Problem statement | What lines of the data below hold the string "that"? Copy each one out.

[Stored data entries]
'''

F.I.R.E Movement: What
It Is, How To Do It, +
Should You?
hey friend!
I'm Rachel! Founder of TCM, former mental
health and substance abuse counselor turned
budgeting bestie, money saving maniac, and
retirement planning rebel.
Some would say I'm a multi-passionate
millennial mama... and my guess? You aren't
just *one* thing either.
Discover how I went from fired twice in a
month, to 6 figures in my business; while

'''
'''

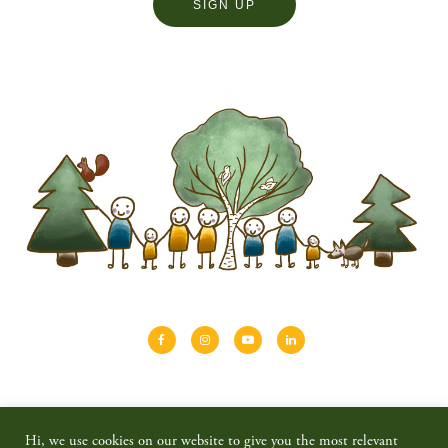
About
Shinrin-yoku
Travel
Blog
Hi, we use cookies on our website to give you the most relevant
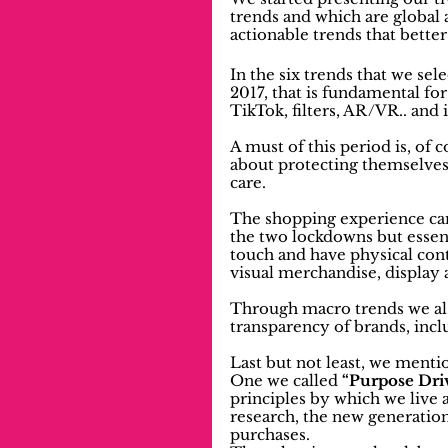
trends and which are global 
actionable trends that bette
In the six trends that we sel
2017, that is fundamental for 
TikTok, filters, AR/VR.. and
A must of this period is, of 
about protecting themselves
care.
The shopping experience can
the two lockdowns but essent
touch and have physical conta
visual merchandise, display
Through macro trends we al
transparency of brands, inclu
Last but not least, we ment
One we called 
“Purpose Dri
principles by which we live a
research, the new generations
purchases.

'''

Output of the exercise |
actionable trends that bette
In the six trends that we sel
2017, that is fundamental for 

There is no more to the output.